AIM OF THE TASK - Repeat, exactly and in full, the lines of the listing below, but without any pictures.

+++++

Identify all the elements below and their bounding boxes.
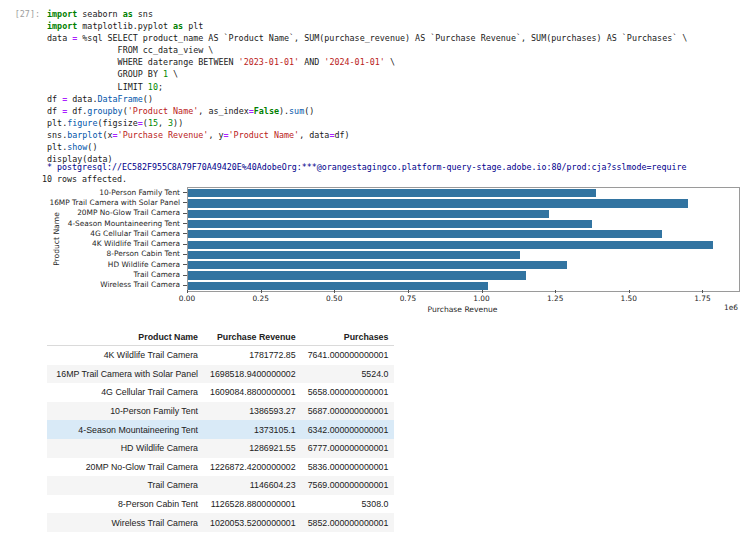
table-cell: Wireless Trail Camera: [47, 513, 204, 532]
chart-bar: [188, 241, 713, 249]
y-tick-label: 4G Cellular Trail Camera: [0, 229, 180, 238]
x-tick-label: 1.25: [535, 294, 575, 303]
chart-bar: [188, 251, 520, 259]
chart-bar: [188, 261, 567, 269]
chart-bar: [188, 282, 488, 290]
table-cell: 5658.000000000001: [302, 383, 395, 402]
table-cell: 1373105.1: [204, 420, 302, 439]
table-cell: 1386593.27: [204, 402, 302, 421]
table-cell: 1226872.4200000002: [204, 458, 302, 477]
table-cell: 5524.0: [302, 365, 395, 384]
code-line[interactable]: import matplotlib.pyplot as plt: [47, 20, 687, 32]
chart-bar: [188, 230, 662, 238]
code-line[interactable]: WHERE daterange BETWEEN '2023-01-01' AND…: [47, 56, 687, 68]
table-cell: 5836.000000000001: [302, 458, 395, 477]
table-row: 4K Wildlife Trail Camera1781772.857641.0…: [47, 346, 394, 365]
code-line[interactable]: data = %sql SELECT product_name AS `Prod…: [47, 32, 687, 44]
table-cell: 5852.000000000001: [302, 513, 395, 532]
result-table-header: Product NamePurchase RevenuePurchases: [47, 328, 394, 346]
y-tick-label: 4K Wildlife Trail Camera: [0, 239, 180, 248]
y-tick-label: 20MP No-Glow Trail Camera: [0, 208, 180, 217]
chart-bar: [188, 271, 526, 279]
y-tick-mark: [183, 264, 187, 265]
y-tick-mark: [183, 244, 187, 245]
code-line[interactable]: plt.figure(figsize=(15, 3)): [47, 117, 687, 129]
y-tick-mark: [183, 275, 187, 276]
table-row: HD Wildlife Camera1286921.556777.0000000…: [47, 439, 394, 458]
y-tick-label: Trail Camera: [0, 270, 180, 279]
x-tick-mark: [261, 290, 262, 293]
y-tick-label: HD Wildlife Camera: [0, 260, 180, 269]
x-tick-label: 0.50: [314, 294, 354, 303]
x-tick-label: 0.75: [388, 294, 428, 303]
result-table: Product NamePurchase RevenuePurchases 4K…: [47, 328, 394, 532]
y-tick-mark: [183, 285, 187, 286]
table-row: Wireless Trail Camera1020053.52000000015…: [47, 513, 394, 532]
chart-bar: [188, 199, 688, 207]
table-cell: 10-Person Family Tent: [47, 402, 204, 421]
x-tick-label: 1.00: [462, 294, 502, 303]
y-tick-label: 4-Season Mountaineering Tent: [0, 219, 180, 228]
table-row: 16MP Trail Camera with Solar Panel169851…: [47, 365, 394, 384]
x-tick-mark: [555, 290, 556, 293]
x-tick-label: 0.00: [167, 294, 207, 303]
chart-bar: [188, 220, 592, 228]
y-tick-label: 10-Person Family Tent: [0, 188, 180, 197]
code-line[interactable]: sns.barplot(x='Purchase Revenue', y='Pro…: [47, 129, 687, 141]
table-cell: 1286921.55: [204, 439, 302, 458]
x-tick-mark: [334, 290, 335, 293]
y-tick-mark: [183, 254, 187, 255]
table-cell: 4G Cellular Trail Camera: [47, 383, 204, 402]
execution-count-prompt: [27]:: [6, 9, 40, 19]
x-tick-mark: [482, 290, 483, 293]
code-line[interactable]: import seaborn as sns: [47, 8, 687, 20]
y-tick-mark: [183, 213, 187, 214]
chart-plot-area: [187, 187, 740, 292]
table-cell: HD Wildlife Camera: [47, 439, 204, 458]
code-line[interactable]: FROM cc_data_view \: [47, 44, 687, 56]
table-cell: 1126528.8800000001: [204, 495, 302, 514]
y-tick-label: Wireless Trail Camera: [0, 280, 180, 289]
table-cell: 1781772.85: [204, 346, 302, 365]
axis-offset-label: 1e6: [704, 303, 738, 312]
chart-bar: [188, 210, 549, 218]
table-row: 8-Person Cabin Tent1126528.8800000001530…: [47, 495, 394, 514]
y-tick-label: 16MP Trail Camera with Solar Panel: [0, 198, 180, 207]
rows-affected-output: 10 rows affected.: [42, 174, 127, 184]
code-editor[interactable]: import seaborn as snsimport matplotlib.p…: [47, 8, 687, 165]
table-cell: 5687.000000000001: [302, 402, 395, 421]
code-line[interactable]: plt.show(): [47, 141, 687, 153]
x-axis-label: Purchase Revenue: [187, 305, 738, 314]
table-row: 10-Person Family Tent1386593.275687.0000…: [47, 402, 394, 421]
code-line[interactable]: GROUP BY 1 \: [47, 68, 687, 80]
table-cell: 7569.000000000001: [302, 476, 395, 495]
table-cell: Trail Camera: [47, 476, 204, 495]
x-tick-mark: [408, 290, 409, 293]
table-cell: 1698518.9400000002: [204, 365, 302, 384]
chart-bar: [188, 189, 596, 197]
table-header-cell: Purchases: [302, 328, 395, 346]
table-row: 20MP No-Glow Trail Camera1226872.4200000…: [47, 458, 394, 477]
table-cell: 20MP No-Glow Trail Camera: [47, 458, 204, 477]
code-line[interactable]: LIMIT 10;: [47, 81, 687, 93]
y-tick-mark: [183, 233, 187, 234]
table-header-cell: Product Name: [47, 328, 204, 346]
table-row: 4G Cellular Trail Camera1609084.88000000…: [47, 383, 394, 402]
y-tick-mark: [183, 192, 187, 193]
x-tick-mark: [702, 290, 703, 293]
table-row: Trail Camera1146604.237569.000000000001: [47, 476, 394, 495]
bar-chart-figure: Product Name Purchase Revenue 1e6 10-Per…: [0, 184, 750, 316]
table-header-cell: Purchase Revenue: [204, 328, 302, 346]
y-tick-label: 8-Person Cabin Tent: [0, 249, 180, 258]
code-line[interactable]: df = data.DataFrame(): [47, 93, 687, 105]
x-tick-label: 0.25: [241, 294, 281, 303]
x-tick-label: 1.75: [682, 294, 722, 303]
table-cell: 6342.000000000001: [302, 420, 395, 439]
table-cell: 7641.000000000001: [302, 346, 395, 365]
table-cell: 1146604.23: [204, 476, 302, 495]
table-cell: 8-Person Cabin Tent: [47, 495, 204, 514]
table-cell: 1609084.8800000001: [204, 383, 302, 402]
table-row: 4-Season Mountaineering Tent1373105.1634…: [47, 420, 394, 439]
code-line[interactable]: df = df.groupby('Product Name', as_index…: [47, 105, 687, 117]
table-cell: 1020053.5200000001: [204, 513, 302, 532]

+++++

REPLY TO THE TASK -
Identify all the elements below and their bounding boxes.
table-cell: Wireless Trail Camera: [47, 513, 204, 532]
chart-bar: [188, 241, 713, 249]
y-tick-label: 4G Cellular Trail Camera: [0, 229, 180, 238]
x-tick-label: 1.25: [535, 294, 575, 303]
chart-bar: [188, 251, 520, 259]
chart-bar: [188, 261, 567, 269]
chart-bar: [188, 282, 488, 290]
table-cell: 5658.000000000001: [302, 383, 395, 402]
table-cell: 1373105.1: [204, 420, 302, 439]
table-cell: 1386593.27: [204, 402, 302, 421]
table-cell: 1226872.4200000002: [204, 458, 302, 477]
table-cell: 5524.0: [302, 365, 395, 384]
code-line[interactable]: import matplotlib.pyplot as plt: [47, 20, 687, 32]
chart-bar: [188, 230, 662, 238]
code-line[interactable]: WHERE daterange BETWEEN '2023-01-01' AND…: [47, 56, 687, 68]
table-cell: 5836.000000000001: [302, 458, 395, 477]
table-row: 4K Wildlife Trail Camera1781772.857641.0…: [47, 346, 394, 365]
code-line[interactable]: data = %sql SELECT product_name AS `Prod…: [47, 32, 687, 44]
table-cell: 5852.000000000001: [302, 513, 395, 532]
result-table-header: Product NamePurchase RevenuePurchases: [47, 328, 394, 346]
y-tick-label: 4K Wildlife Trail Camera: [0, 239, 180, 248]
y-tick-label: 20MP No-Glow Trail Camera: [0, 208, 180, 217]
chart-bar: [188, 271, 526, 279]
y-tick-mark: [183, 264, 187, 265]
y-tick-mark: [183, 244, 187, 245]
code-line[interactable]: plt.figure(figsize=(15, 3)): [47, 117, 687, 129]
y-tick-mark: [183, 275, 187, 276]
table-row: HD Wildlife Camera1286921.556777.0000000…: [47, 439, 394, 458]
y-tick-label: Trail Camera: [0, 270, 180, 279]
x-tick-mark: [261, 290, 262, 293]
y-tick-label: HD Wildlife Camera: [0, 260, 180, 269]
x-tick-label: 0.50: [314, 294, 354, 303]
x-tick-label: 0.75: [388, 294, 428, 303]
result-table: Product NamePurchase RevenuePurchases 4K…: [47, 328, 394, 532]
y-tick-mark: [183, 285, 187, 286]
table-row: Wireless Trail Camera1020053.52000000015…: [47, 513, 394, 532]
chart-bar: [188, 199, 688, 207]
table-cell: 10-Person Family Tent: [47, 402, 204, 421]
x-tick-label: 1.00: [462, 294, 502, 303]
y-tick-label: 4-Season Mountaineering Tent: [0, 219, 180, 228]
table-row: 16MP Trail Camera with Solar Panel169851…: [47, 365, 394, 384]
x-tick-mark: [555, 290, 556, 293]
x-tick-label: 0.00: [167, 294, 207, 303]
chart-bar: [188, 220, 592, 228]
y-tick-label: 10-Person Family Tent: [0, 188, 180, 197]
code-line[interactable]: sns.barplot(x='Purchase Revenue', y='Pro…: [47, 129, 687, 141]
table-cell: 1286921.55: [204, 439, 302, 458]
x-tick-mark: [334, 290, 335, 293]
y-tick-mark: [183, 254, 187, 255]
table-cell: 4G Cellular Trail Camera: [47, 383, 204, 402]
execution-count-prompt: [27]:: [6, 9, 40, 19]
x-tick-mark: [482, 290, 483, 293]
code-line[interactable]: import seaborn as sns: [47, 8, 687, 20]
y-tick-mark: [183, 213, 187, 214]
chart-plot-area: [187, 187, 740, 292]
table-cell: HD Wildlife Camera: [47, 439, 204, 458]
code-line[interactable]: FROM cc_data_view \: [47, 44, 687, 56]
table-cell: 1126528.8800000001: [204, 495, 302, 514]
y-tick-label: Wireless Trail Camera: [0, 280, 180, 289]
table-cell: 1781772.85: [204, 346, 302, 365]
axis-offset-label: 1e6: [704, 303, 738, 312]
chart-bar: [188, 210, 549, 218]
table-row: 8-Person Cabin Tent1126528.8800000001530…: [47, 495, 394, 514]
y-tick-label: 16MP Trail Camera with Solar Panel: [0, 198, 180, 207]
rows-affected-output: 10 rows affected.: [42, 174, 127, 184]
code-editor[interactable]: import seaborn as snsimport matplotlib.p…: [47, 8, 687, 165]
table-cell: 5687.000000000001: [302, 402, 395, 421]
code-line[interactable]: plt.show(): [47, 141, 687, 153]
x-axis-label: Purchase Revenue: [187, 305, 738, 314]
table-row: 10-Person Family Tent1386593.275687.0000…: [47, 402, 394, 421]
code-line[interactable]: GROUP BY 1 \: [47, 68, 687, 80]
table-cell: 7569.000000000001: [302, 476, 395, 495]
table-cell: Trail Camera: [47, 476, 204, 495]
x-tick-mark: [408, 290, 409, 293]
table-cell: 1698518.9400000002: [204, 365, 302, 384]
chart-bar: [188, 189, 596, 197]
table-header-cell: Purchases: [302, 328, 395, 346]
table-row: 20MP No-Glow Trail Camera1226872.4200000…: [47, 458, 394, 477]
table-cell: 20MP No-Glow Trail Camera: [47, 458, 204, 477]
code-line[interactable]: LIMIT 10;: [47, 81, 687, 93]
y-tick-mark: [183, 233, 187, 234]
table-header-cell: Product Name: [47, 328, 204, 346]
table-row: 4G Cellular Trail Camera1609084.88000000…: [47, 383, 394, 402]
y-tick-mark: [183, 192, 187, 193]
x-tick-mark: [702, 290, 703, 293]
table-row: Trail Camera1146604.237569.000000000001: [47, 476, 394, 495]
bar-chart-figure: Product Name Purchase Revenue 1e6 10-Per…: [0, 184, 750, 316]
table-header-cell: Purchase Revenue: [204, 328, 302, 346]
y-tick-label: 8-Person Cabin Tent: [0, 249, 180, 258]
code-line[interactable]: df = data.DataFrame(): [47, 93, 687, 105]
x-tick-label: 0.25: [241, 294, 281, 303]
x-tick-label: 1.75: [682, 294, 722, 303]
table-cell: 6342.000000000001: [302, 420, 395, 439]
table-cell: 7641.000000000001: [302, 346, 395, 365]
table-cell: 1146604.23: [204, 476, 302, 495]
table-cell: 8-Person Cabin Tent: [47, 495, 204, 514]
table-cell: 1609084.8800000001: [204, 383, 302, 402]
table-row: 4-Season Mountaineering Tent1373105.1634…: [47, 420, 394, 439]
code-line[interactable]: df = df.groupby('Product Name', as_index…: [47, 105, 687, 117]
table-cell: 1020053.5200000001: [204, 513, 302, 532]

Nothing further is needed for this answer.